# Climate sensitivity calculations

Climate Sensitivity” is a measure of the (in)stability of the Earth's temp­er­a­tures, most commonly defined as the globally averaged temperature increase to be expected from a doubling of atmospheric carbon dioxide (e.g., an increase from 300 ppmv to 600 ppmv). (See also TCR and ECS.)

The most straightforward and obvious way of estimating climate sensitivity to a doubling of CO2 is by examining the result of the “experiment” which we've performed on the Earth's climate, by raising the atmospheric CO2 level from about 311 ppmv in 1950 (or 285 ppmv in 1850) to about 408 ppmv in 2018. We simply examine what happened to temperatures when the atmospheric CO2 level was raised by 31% (or 43%), and extrapolate from those observations.

However, there are a few pitfalls with that approach. For one thing, natural global temperatures variations due to ENSO can be larger than the “signal” we're looking for, so it is important that we choose an analysis interval which avoids those distortions. For another, it would be a mistake to assume that all of the warming which the Earth has experienced since pre-industrial conditions was due to anthropogenic CO2, because much of that warming occurred when CO2 levels were still very low, and because we know of other factors which must have contributed to warming, such as rising levels of other GHGs, and probably aerosol/particulate pollution abatement.

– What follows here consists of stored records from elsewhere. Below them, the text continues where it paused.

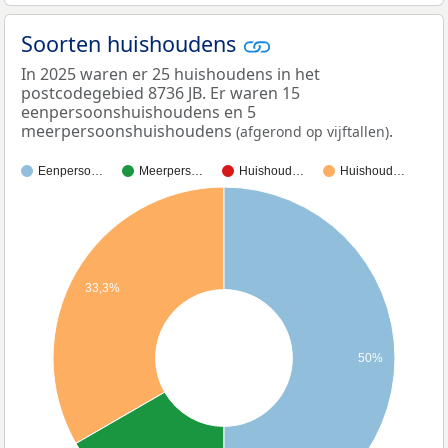
Soorten huishoudens
In 2025 waren er 25 huishoudens in het
postcodegebied 8736 JB. Er waren 15
eenpersoonshuishoudens en 5
meerpersoonshuishoudens
.
(afgerond op vijftallen)
Eenperso…
Meerpers…
Huishoud…
Huishoud…
33,3%
50%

So the key question is, how much of the warming can be attributed to rising CO2 level? In the calculations below, the assumed answer to that question is an explicit parameter, “A” (for “Attribution”).

You can calculate an estimate of TCR sensitivity, using the time period and temperature index of your choice, as follows:

A = attribution to anthropogenic CO2, e.g., 0.5 = 50% attribution
T1 = initial global average temperature (or temperature anomaly) for your chosen time period
T2 = final global average temperature (or temperature anomaly)
C1 = initial CO2 (or CO2e) value
C2 = final CO2 (or CO2e) value
S = sensitivity in °C / doubling of CO2

The formula is very simple:

S = A × (T2-T1) / ((log(C2)-log(C1))/log(2))
S = A × (T2-T1) / (log2(C2/C1))

For example, to capture most of the period of rapid CO2 level increases, while avoiding distortions from major ENSO spikes, we could use the period 1960-2014:   (click on the graphs to enlarge them)

Over that period, CO2 level rose from about 317 ppmv in 1960 to about 399 in 2014. Depending on which temperature index you trust, temperatures rose by about 0.5 °C (HADCRUT3) or about 0.75 °C (GISS), or somewhere in-between (or even less, according to the satellite-based lower troposphere temperature measurements). Let's use the midpoint of the surface indices, 0.625 °C:

If T1 is 0.00, T2 is 0.625, C1 is 317 (in 1960), C2 is 399 (in 2015), and A is 50%, then:

S = 0.5 × (0.625-0) / ((log(399)-log(317))/log(2))
We can use Google as a calculator to find:
S = 0.94 °C / doubling

Note #1: ECS is usually estimated to be about 1½ × TCR.
See: http://sealevel.info/glossary.html#ecs

Note #2: the above discussion doesn't mention minor GHGs like O3, CH4, N2O & CFCs. To take them into account, there are two simple approaches you can use. One is to substitute estimates of “CO2e” (CO2 equivalent) for C1 and C2. The other is to adjust A to account for the fact that some portion of the warming (perhaps one-fourth) is due to other GHGs.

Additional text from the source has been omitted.